## Task details
Here is the listing. Report each line in it that contains the string "РЕЦЕПТ".

··· Exercise data ···

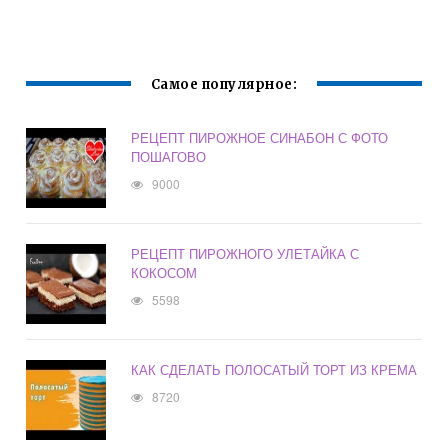
Самое популярное:
РЕЦЕПТ ПИРОЖНОЕ СИНАБОН С ФОТО
ПОШАГОВО
9000
РЕЦЕПТ ПИРОЖНОГО УЛЕТАЙКА С
КОКОСОМ
5598
КАК СДЕЛАТЬ ПОЛОСАТЫЙ ТОРТ ИЗ КРЕМА
8720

···

## Solved problem
РЕЦЕПТ ПИРОЖНОЕ СИНАБОН С ФОТО
РЕЦЕПТ ПИРОЖНОГО УЛЕТАЙКА С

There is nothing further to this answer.